On Mon, Oct 28, 2013 at 07:40:12PM +0000, Christopher Baines wrote:
On 28/10/13 13:19, Matthew Finkel wrote:
This is a proposal I wrote to implement scalable hidden services. It's by no means finished (there are some slight inconsistencies which I will be correcting later today or tomorrow) but I want to make it public in the meantime. I'm also working on some additional security measures that can be used, but those haven't been written yet.
Great, I will try to link this in to the earlier thread for some continuity.
Sounds good. For those just joining this discussion, the previous thread can be found at https://lists.torproject.org/pipermail/tor-dev/2013-October/005556.html
It seems to me that this is a description of "Alternative 3" in Nick's email. Multiple instances, with multiple sets of introduction points, somehow combined in to one service descriptor?

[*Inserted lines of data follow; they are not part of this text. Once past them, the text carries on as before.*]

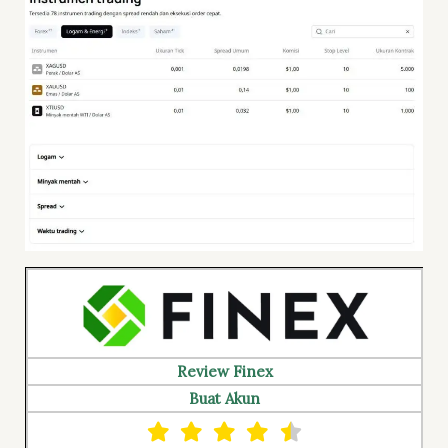
Review Finex
Buat Akun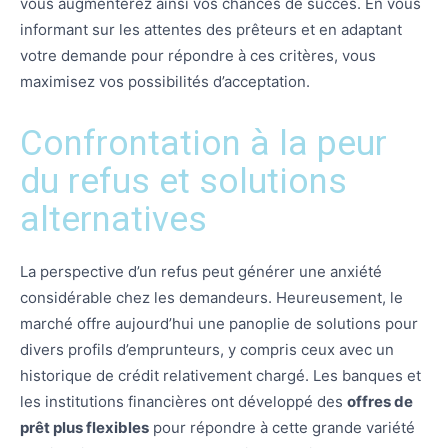
vous augmenterez ainsi vos chances de succès. En vous
informant sur les attentes des prêteurs et en adaptant
votre demande pour répondre à ces critères, vous
maximisez vos possibilités d’acceptation.
Confrontation à la peur
du refus et solutions
alternatives
La perspective d’un refus peut générer une anxiété
considérable chez les demandeurs. Heureusement, le
marché offre aujourd’hui une panoplie de solutions pour
divers profils d’emprunteurs, y compris ceux avec un
historique de crédit relativement chargé. Les banques et
les institutions financières ont développé des
offres de
prêt plus flexibles
pour répondre à cette grande variété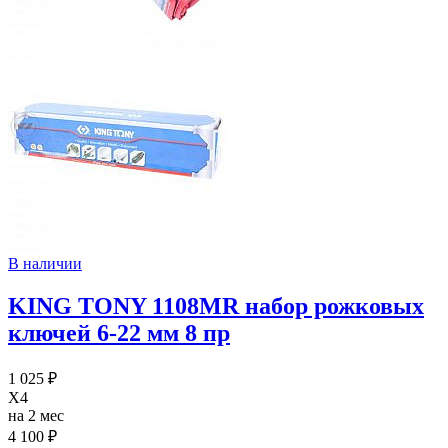
В наличии
KING TONY 1108MR набор рожковых
ключей 6-22 мм 8 пр
1 025 ₽
X4
на 2 мес
4 100 ₽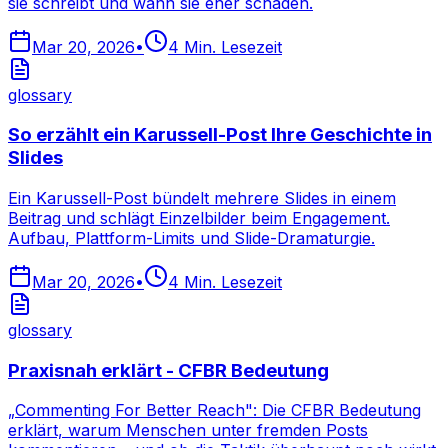
sie schreibt und wann sie eher schaden.
Mar 20, 2026
•
4
Min. Lesezeit
glossary
So erzählt ein Karussell-Post Ihre Geschichte in
Slides
Ein Karussell-Post bündelt mehrere Slides in einem
Beitrag und schlägt Einzelbilder beim Engagement.
Aufbau, Plattform-Limits und Slide-Dramaturgie.
Mar 20, 2026
•
4
Min. Lesezeit
glossary
Praxisnah erklärt - CFBR Bedeutung
„Commenting For Better Reach": Die CFBR Bedeutung
erklärt, warum Menschen unter fremden Posts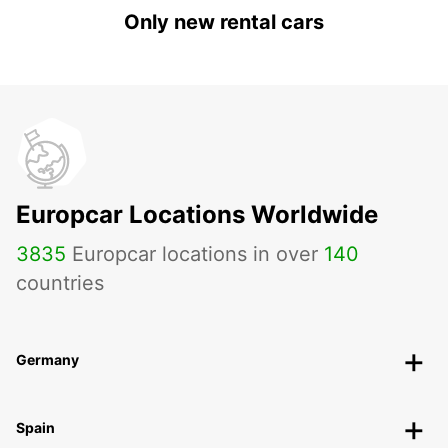
Only new rental cars
Europcar Locations Worldwide
3835
Europcar locations in over
140
countries
Germany
Spain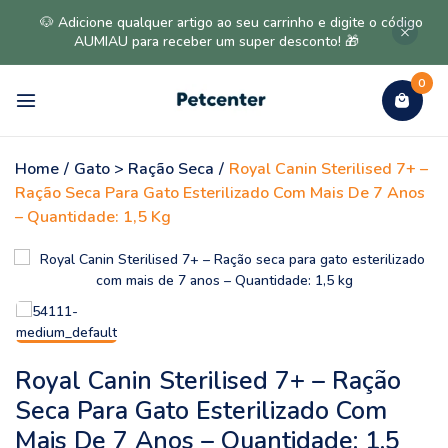
🐶 Adicione qualquer artigo ao seu carrinho e digite o código
AUMIAU para receber um super desconto! 🎁
0
Home
/
Gato > Ração Seca
/
Royal Canin Sterilised 7+ –
Ração Seca Para Gato Esterilizado Com Mais De 7 Anos
– Quantidade: 1,5 Kg
Royal Canin Sterilised 7+ – Ração
Seca Para Gato Esterilizado Com
Mais De 7 Anos – Quantidade: 1,5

Yes, mostly. The proposal describes Nick's "Alternative 3", but there is no technical reason why the instances can not coordinate their IPs and share some subset, assuming some additional modicications to the HS design. This obviously was not included in the prop, but it would be easy to extend the protocol to include this.
I haven't managed to fully comprehend your proposal yet, but I though I would try and continue the earlier discussion.

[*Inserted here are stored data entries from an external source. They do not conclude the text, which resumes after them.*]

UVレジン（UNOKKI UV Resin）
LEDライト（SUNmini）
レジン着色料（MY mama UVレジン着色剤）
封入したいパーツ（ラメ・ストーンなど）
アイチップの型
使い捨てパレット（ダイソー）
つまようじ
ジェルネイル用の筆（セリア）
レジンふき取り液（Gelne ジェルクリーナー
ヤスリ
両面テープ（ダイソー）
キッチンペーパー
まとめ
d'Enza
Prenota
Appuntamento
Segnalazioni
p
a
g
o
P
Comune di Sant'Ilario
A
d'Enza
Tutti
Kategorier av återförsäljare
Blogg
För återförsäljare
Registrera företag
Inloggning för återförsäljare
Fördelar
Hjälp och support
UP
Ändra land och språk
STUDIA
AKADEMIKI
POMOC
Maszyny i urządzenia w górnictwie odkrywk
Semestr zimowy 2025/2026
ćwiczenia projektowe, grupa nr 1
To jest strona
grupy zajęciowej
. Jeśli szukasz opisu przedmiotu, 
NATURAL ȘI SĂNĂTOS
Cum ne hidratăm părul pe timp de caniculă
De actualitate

That's fine, we can work through it, but you seem to understand it pretty well
So, going back to the goals, this "alternative" can have master nodes, but, can have you can also just have this "captain" role dynamically self assigned.
It's not really self-assigned, more like "assigned by the operator but it is a result of previous node failures". I think we can think of it as an "awareness" rather than an "assignment", in this scenario.
Why did you include an alternative here, do you see these being used differently? It seems like the initial mode does not fulfil goal 2 or 3?
Yes, I see the Master-Slave design as an alternative to the Peer-Nodes design. I think they do satisfy Nick's goal 3, but they obviously don't satisfy goal 2.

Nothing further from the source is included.